[Records from a dataset]

--- --- ---

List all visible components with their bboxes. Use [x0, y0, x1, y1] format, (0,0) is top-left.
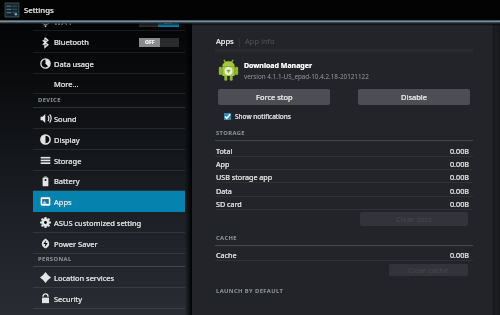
- staticText: ASUS customized setting: [54, 218, 142, 228]
- staticText: LAUNCH BY DEFAULT: [216, 287, 284, 295]
- button[interactable]: Wi-Fi: [33, 13, 185, 31]
- staticText: PERSONAL: [38, 255, 72, 263]
- staticText: |: [237, 36, 242, 47]
- staticText: CACHE: [216, 234, 238, 242]
- staticText: 0.00B: [450, 172, 469, 182]
- button[interactable]: Location services: [33, 267, 185, 288]
- staticText: Clear cache: [408, 265, 449, 275]
- button[interactable]: Force stop: [218, 89, 330, 105]
- button[interactable]: Clear cache: [389, 264, 468, 276]
- staticText: OFF: [145, 39, 155, 46]
- button[interactable]: Display: [33, 129, 185, 150]
- button[interactable]: Data usage: [33, 53, 185, 74]
- staticText: Settings: [24, 5, 54, 16]
- staticText: Location services: [54, 273, 115, 283]
- staticText: App info: [245, 36, 275, 46]
- staticText: Data: [216, 186, 232, 196]
- button[interactable]: Disable: [358, 89, 470, 105]
- staticText: More...: [54, 79, 79, 89]
- button[interactable]: Apps: [216, 35, 275, 47]
- button[interactable]: More...: [33, 74, 185, 94]
- staticText: 0.00B: [450, 159, 469, 169]
- staticText: 0.00B: [450, 250, 469, 260]
- staticText: Download Manager: [244, 61, 313, 71]
- button[interactable]: SD card: [215, 197, 473, 210]
- other: Wi-Fi toggle: [139, 18, 179, 27]
- staticText: Security: [54, 294, 83, 304]
- button[interactable]: Battery: [33, 171, 185, 191]
- staticText: Power Saver: [54, 239, 98, 249]
- staticText: 0.00B: [450, 199, 469, 209]
- button[interactable]: Storage: [33, 150, 185, 171]
- staticText: Bluetooth: [54, 37, 89, 47]
- staticText: Wi-Fi: [54, 17, 72, 27]
- staticText: DEVICE: [38, 96, 61, 104]
- staticText: Storage: [54, 156, 82, 166]
- staticText: App: [216, 159, 230, 169]
- staticText: SD card: [216, 199, 242, 209]
- other: Settings app icon: [4, 2, 20, 18]
- button[interactable]: Data: [215, 184, 473, 197]
- button[interactable]: Toggle Bluetooth: [139, 38, 179, 47]
- staticText: STORAGE: [216, 129, 245, 137]
- staticText: USB storage app: [216, 172, 273, 182]
- button[interactable]: Show notifications: [224, 111, 291, 121]
- staticText: Cache: [216, 250, 237, 260]
- staticText: Clear data: [396, 214, 432, 224]
- staticText: Sound: [54, 114, 77, 124]
- staticText: 0.00B: [450, 146, 469, 156]
- button[interactable]: ASUS customized setting: [33, 212, 185, 233]
- button[interactable]: Security: [33, 288, 185, 309]
- staticText: Force stop: [256, 92, 293, 102]
- button[interactable]: USB storage app: [215, 170, 473, 183]
- staticText: Apps: [216, 36, 234, 46]
- staticText: Show notifications: [235, 112, 291, 121]
- staticText: Data usage: [54, 59, 94, 69]
- button[interactable]: Bluetooth: [33, 31, 185, 53]
- button[interactable]: Power Saver: [33, 233, 185, 254]
- staticText: Disable: [401, 92, 427, 102]
- button[interactable]: Cache: [215, 248, 473, 261]
- staticText: version 4.1.1-US_epad-10.4.2.18-20121122: [244, 72, 369, 81]
- staticText: Apps: [54, 197, 72, 207]
- button[interactable]: Apps: [33, 191, 185, 212]
- staticText: Display: [54, 135, 80, 145]
- button[interactable]: Sound: [33, 108, 185, 129]
- staticText: Battery: [54, 176, 80, 186]
- staticText: Total: [216, 146, 233, 156]
- button[interactable]: Total: [215, 144, 473, 157]
- button[interactable]: App: [215, 157, 473, 170]
- staticText: ON: [164, 19, 173, 26]
- staticText: 0.00B: [450, 186, 469, 196]
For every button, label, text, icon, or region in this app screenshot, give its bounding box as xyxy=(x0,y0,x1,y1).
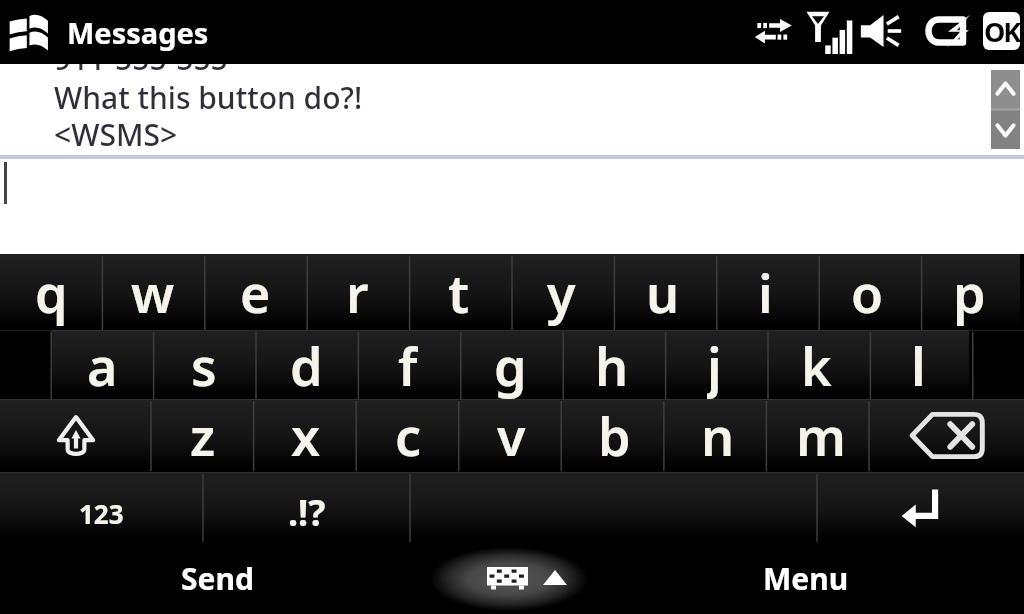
button[interactable]: f xyxy=(357,330,459,399)
button[interactable]: b xyxy=(563,399,666,472)
staticText: a xyxy=(87,330,118,399)
button[interactable]: z xyxy=(151,399,254,472)
staticText: .!? xyxy=(288,488,326,537)
staticText: b xyxy=(598,400,631,471)
button[interactable]: i xyxy=(714,254,816,330)
staticText: Menu xyxy=(763,558,849,599)
staticText: m xyxy=(796,400,846,471)
staticText: z xyxy=(190,400,216,471)
staticText: p xyxy=(953,257,986,328)
button[interactable]: OK xyxy=(983,12,1020,50)
staticText: c xyxy=(395,400,422,471)
button[interactable]: c xyxy=(357,399,460,472)
staticText: f xyxy=(398,330,418,399)
button[interactable]: l xyxy=(867,330,969,399)
button[interactable]: e xyxy=(204,254,306,330)
staticText: x xyxy=(291,400,321,471)
button[interactable] xyxy=(0,159,1024,254)
button[interactable]: t xyxy=(408,254,510,330)
button[interactable]: Menu xyxy=(646,543,966,614)
other: Volume xyxy=(860,15,902,47)
staticText: r xyxy=(346,257,369,328)
button[interactable]: v xyxy=(460,399,563,472)
button[interactable]: m xyxy=(769,399,872,472)
button[interactable]: n xyxy=(666,399,769,472)
button[interactable]: q xyxy=(0,254,102,330)
staticText: OK xyxy=(984,13,1020,50)
staticText: d xyxy=(290,330,323,399)
staticText: j xyxy=(707,330,722,399)
staticText: 123 xyxy=(79,496,124,531)
button[interactable]: Shift xyxy=(0,399,151,472)
staticText: o xyxy=(851,257,884,328)
button[interactable]: Hide keyboard xyxy=(430,547,588,611)
button[interactable]: Send xyxy=(57,543,377,614)
staticText: u xyxy=(646,257,680,328)
other: Battery charging xyxy=(922,14,972,48)
button[interactable]: s xyxy=(153,330,255,399)
button[interactable]: h xyxy=(561,330,663,399)
staticText: n xyxy=(701,400,735,471)
staticText: w xyxy=(131,257,175,328)
staticText: v xyxy=(497,400,526,471)
button[interactable]: 911-555-555 xyxy=(0,64,1024,155)
button[interactable]: u xyxy=(612,254,714,330)
button[interactable]: Space xyxy=(410,472,817,543)
button[interactable]: w xyxy=(102,254,204,330)
staticText: Send xyxy=(181,558,254,599)
button[interactable]: a xyxy=(51,330,153,399)
staticText: 911-555-555 xyxy=(54,64,228,79)
staticText: h xyxy=(595,330,629,399)
button[interactable]: r xyxy=(306,254,408,330)
staticText: <WSMS> xyxy=(54,114,178,155)
button[interactable]: Scroll xyxy=(991,70,1020,149)
button[interactable]: 123 xyxy=(0,472,203,543)
staticText: y xyxy=(547,257,576,328)
staticText: g xyxy=(494,330,527,399)
button[interactable]: o xyxy=(816,254,918,330)
button[interactable]: d xyxy=(255,330,357,399)
button[interactable]: j xyxy=(663,330,765,399)
other: Data connection xyxy=(754,14,796,48)
staticText: What this button do?! xyxy=(54,77,363,118)
staticText: q xyxy=(35,257,68,328)
staticText: Messages xyxy=(67,13,209,52)
staticText: s xyxy=(191,330,217,399)
button[interactable]: g xyxy=(459,330,561,399)
button[interactable]: x xyxy=(254,399,357,472)
button[interactable]: p xyxy=(918,254,1020,330)
other: Signal strength xyxy=(806,11,854,54)
button[interactable]: k xyxy=(765,330,867,399)
button[interactable]: Backspace xyxy=(872,399,1024,472)
staticText: e xyxy=(240,257,271,328)
button[interactable]: y xyxy=(510,254,612,330)
staticText: i xyxy=(758,257,773,328)
button[interactable]: Enter xyxy=(817,472,1024,543)
button[interactable]: Start xyxy=(7,12,51,52)
staticText: k xyxy=(801,330,832,399)
button[interactable]: .!? xyxy=(203,472,410,543)
staticText: t xyxy=(448,257,470,328)
staticText: l xyxy=(911,330,926,399)
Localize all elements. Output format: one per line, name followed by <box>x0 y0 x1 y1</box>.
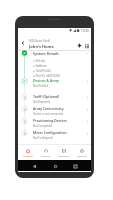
staticText: John's Home <box>29 44 54 49</box>
staticText: Address <box>36 64 47 68</box>
button[interactable]: Settings <box>73 144 91 160</box>
button[interactable]: Menu <box>83 42 90 49</box>
button[interactable]: Locate <box>76 42 83 49</box>
staticText: Devices & Array <box>33 78 59 83</box>
button[interactable]: Devices & Array <box>31 78 85 88</box>
staticText: Not Configured <box>33 136 53 140</box>
staticText: Details <box>36 59 45 63</box>
staticText: 6 <box>24 132 26 136</box>
staticText: 10:30 <box>81 29 89 33</box>
button[interactable]: Back <box>19 39 26 46</box>
staticText: System Details <box>33 51 59 56</box>
button[interactable]: Support <box>37 144 55 160</box>
staticText: Systems <box>23 154 33 157</box>
button[interactable]: Home <box>51 162 59 170</box>
staticText: Tariff (Optional) <box>33 94 59 99</box>
staticText: 4 <box>24 108 26 112</box>
staticText: Site ID: 440010281 <box>36 74 61 78</box>
button[interactable]: Recents <box>71 162 79 170</box>
staticText: Meter Configuration <box>33 130 67 135</box>
button[interactable]: Provisioning Devices <box>31 118 85 128</box>
staticText: Not Completed <box>33 124 53 128</box>
button[interactable]: Tariff (Optional) <box>31 94 85 104</box>
staticText: Grid Profile <box>36 69 51 73</box>
staticText: Not Verified <box>33 84 49 88</box>
button[interactable]: Feedback <box>55 144 73 160</box>
staticText: 5 <box>24 120 26 124</box>
staticText: Provisioning Devices <box>33 118 67 123</box>
button[interactable]: Systems <box>18 144 37 160</box>
button[interactable]: Array Connectivity <box>31 106 85 116</box>
staticText: Array Connectivity <box>33 106 64 111</box>
staticText: Device is not connected <box>33 112 63 116</box>
staticText: Feedback <box>58 154 70 157</box>
staticText: ENG (Asset Book) <box>29 39 50 43</box>
staticText: 3 <box>24 96 26 100</box>
staticText: Not Required <box>33 100 50 104</box>
button[interactable]: System Details <box>31 49 87 57</box>
staticText: Settings <box>77 154 87 157</box>
button[interactable]: Back <box>30 162 38 170</box>
button[interactable]: Meter Configuration <box>31 130 85 140</box>
staticText: Support <box>41 154 51 157</box>
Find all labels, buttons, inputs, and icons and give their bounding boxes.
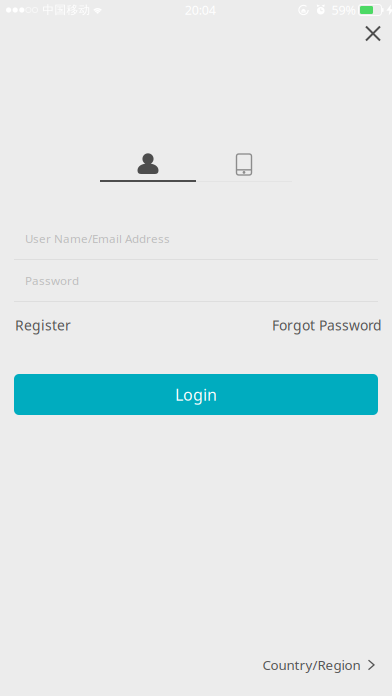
button[interactable]: Phone login (196, 134, 292, 182)
staticText: Login (175, 384, 217, 405)
staticText: Register (15, 316, 71, 334)
button[interactable]: Close (354, 20, 392, 47)
button[interactable]: Account login (100, 134, 196, 182)
staticText: 20:04 (185, 2, 216, 19)
button[interactable]: Register (0, 309, 79, 342)
staticText: User Name/Email Address (25, 231, 170, 246)
staticText: 中国移动 (43, 3, 91, 17)
staticText: Forgot Password (272, 316, 382, 334)
button[interactable]: Country/Region (262, 648, 374, 682)
staticText: 59% (332, 2, 356, 19)
staticText: Password (25, 273, 79, 288)
staticText: Country/Region (262, 656, 360, 674)
button[interactable]: Login (14, 374, 378, 415)
button[interactable]: Forgot Password (264, 309, 392, 342)
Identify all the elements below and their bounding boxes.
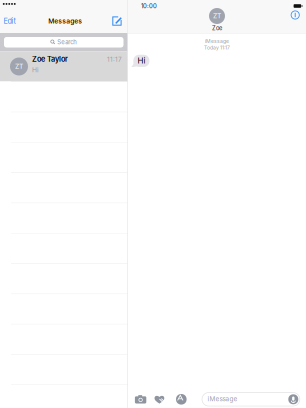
staticText: Edit <box>4 17 16 26</box>
staticText: Zoe <box>212 25 222 32</box>
staticText: 11:17 <box>107 55 122 63</box>
button[interactable]: Message field <box>202 392 300 406</box>
button[interactable]: Compose <box>100 14 128 28</box>
button[interactable]: Digital Touch <box>150 392 169 406</box>
staticText: iMessage <box>205 38 229 44</box>
staticText: ZT <box>213 12 221 20</box>
staticText: Hi <box>32 66 39 74</box>
staticText: Search <box>57 38 77 46</box>
button[interactable]: Details <box>287 8 303 22</box>
button[interactable]: Search <box>4 37 124 48</box>
button[interactable]: ZT <box>0 52 128 82</box>
staticText: iMessage <box>208 395 238 403</box>
staticText: Today 11:17 <box>204 45 230 51</box>
staticText: Zoe Taylor <box>32 55 68 64</box>
staticText: Hi <box>137 56 145 66</box>
button[interactable]: Camera <box>131 392 150 406</box>
staticText: ZT <box>15 62 23 70</box>
staticText: 10:00 <box>141 2 157 10</box>
staticText: Messages <box>48 17 82 25</box>
button[interactable]: Edit <box>0 14 26 28</box>
button[interactable]: Apps <box>169 392 194 406</box>
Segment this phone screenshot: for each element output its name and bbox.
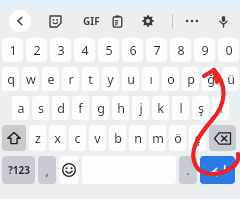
staticText: m bbox=[152, 130, 164, 147]
button[interactable]: h bbox=[112, 96, 129, 120]
button[interactable]: f bbox=[72, 96, 89, 120]
staticText: 2 bbox=[33, 42, 41, 59]
staticText: 5 bbox=[105, 42, 113, 59]
button[interactable]: t bbox=[82, 67, 99, 91]
button[interactable]: e bbox=[42, 67, 59, 91]
button[interactable]: 6 bbox=[122, 38, 143, 62]
staticText: p bbox=[187, 71, 195, 88]
button[interactable]: Backspace bbox=[209, 125, 236, 151]
button[interactable]: ?123 bbox=[2, 156, 35, 184]
button[interactable]: 4 bbox=[74, 38, 95, 62]
staticText: b bbox=[114, 130, 122, 147]
staticText: GIF bbox=[83, 14, 100, 28]
staticText: l bbox=[179, 100, 183, 117]
staticText: k bbox=[157, 100, 164, 117]
button[interactable]: u bbox=[122, 67, 139, 91]
button[interactable]: b bbox=[109, 125, 126, 151]
button[interactable]: 1 bbox=[2, 38, 23, 62]
button[interactable]: Emoji bbox=[59, 156, 79, 184]
button[interactable]: 8 bbox=[170, 38, 191, 62]
button[interactable]: 2 bbox=[26, 38, 47, 62]
button[interactable]: r bbox=[62, 67, 79, 91]
button[interactable]: j bbox=[132, 96, 149, 120]
button[interactable]: Back bbox=[9, 10, 31, 32]
staticText: ö bbox=[174, 130, 182, 147]
staticText: ı bbox=[149, 71, 153, 88]
button[interactable]: ç bbox=[189, 125, 206, 151]
button[interactable]: o bbox=[162, 67, 179, 91]
staticText: d bbox=[57, 100, 65, 117]
button[interactable]: ş bbox=[192, 96, 209, 120]
button[interactable]: x bbox=[49, 125, 66, 151]
staticText: u bbox=[127, 71, 135, 88]
button[interactable]: 7 bbox=[146, 38, 167, 62]
staticText: g bbox=[97, 100, 105, 117]
staticText: q bbox=[7, 71, 15, 88]
button[interactable]: GIF bbox=[76, 8, 106, 34]
button[interactable]: c bbox=[69, 125, 86, 151]
button[interactable]: g bbox=[92, 96, 109, 120]
staticText: 6 bbox=[129, 42, 137, 59]
staticText: 9 bbox=[201, 42, 209, 59]
staticText: y bbox=[107, 71, 114, 88]
staticText: v bbox=[94, 130, 101, 147]
button[interactable]: Stickers bbox=[42, 8, 68, 34]
staticText: 4 bbox=[81, 42, 89, 59]
button[interactable]: Shift bbox=[2, 125, 26, 151]
button[interactable]: z bbox=[29, 125, 46, 151]
staticText: ü bbox=[227, 71, 235, 88]
staticText: h bbox=[117, 100, 125, 117]
staticText: i bbox=[219, 100, 223, 117]
button[interactable]: 9 bbox=[194, 38, 215, 62]
staticText: 3 bbox=[57, 42, 65, 59]
button[interactable]: n bbox=[129, 125, 146, 151]
staticText: ç bbox=[194, 130, 201, 147]
staticText: r bbox=[68, 71, 74, 88]
button[interactable]: m bbox=[149, 125, 166, 151]
button[interactable]: Voice input bbox=[210, 8, 236, 34]
button[interactable]: p bbox=[182, 67, 199, 91]
button[interactable]: , bbox=[38, 156, 56, 184]
button[interactable]: d bbox=[52, 96, 69, 120]
staticText: 0 bbox=[225, 42, 233, 59]
staticText: ?123 bbox=[8, 163, 30, 177]
button[interactable]: . bbox=[179, 156, 197, 184]
button[interactable]: 3 bbox=[50, 38, 71, 62]
button[interactable]: Enter bbox=[200, 156, 235, 184]
staticText: f bbox=[78, 100, 83, 117]
staticText: j bbox=[139, 100, 143, 117]
button[interactable]: Clipboard bbox=[104, 8, 130, 34]
button[interactable]: Settings bbox=[135, 8, 161, 34]
staticText: w bbox=[26, 71, 36, 88]
button[interactable]: k bbox=[152, 96, 169, 120]
button[interactable]: y bbox=[102, 67, 119, 91]
staticText: t bbox=[88, 71, 93, 88]
staticText: ğ bbox=[207, 71, 215, 88]
button[interactable]: ö bbox=[169, 125, 186, 151]
button[interactable]: ğ bbox=[202, 67, 219, 91]
button[interactable]: v bbox=[89, 125, 106, 151]
staticText: n bbox=[134, 130, 142, 147]
button[interactable]: s bbox=[32, 96, 49, 120]
button[interactable]: q bbox=[2, 67, 19, 91]
staticText: x bbox=[54, 130, 61, 147]
button[interactable]: i bbox=[212, 96, 229, 120]
staticText: s bbox=[38, 100, 44, 117]
button[interactable]: w bbox=[22, 67, 39, 91]
button[interactable]: l bbox=[172, 96, 189, 120]
staticText: . bbox=[186, 162, 190, 178]
staticText: 1 bbox=[9, 42, 17, 59]
staticText: a bbox=[17, 100, 25, 117]
staticText: 8 bbox=[177, 42, 185, 59]
button[interactable]: ü bbox=[222, 67, 239, 91]
button[interactable]: 0 bbox=[218, 38, 239, 62]
button[interactable]: 5 bbox=[98, 38, 119, 62]
button[interactable]: a bbox=[12, 96, 29, 120]
button[interactable]: ı bbox=[142, 67, 159, 91]
staticText: c bbox=[74, 130, 81, 147]
staticText: , bbox=[45, 162, 49, 178]
staticText: e bbox=[47, 71, 55, 88]
button[interactable]: More options bbox=[179, 8, 205, 34]
staticText: ş bbox=[198, 100, 204, 117]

--- --- ---

TASK BRIEF.
Check the lines above for the word "Devices" and give the number of lines where it appears, with no other text.

RESPONSE AREA.
4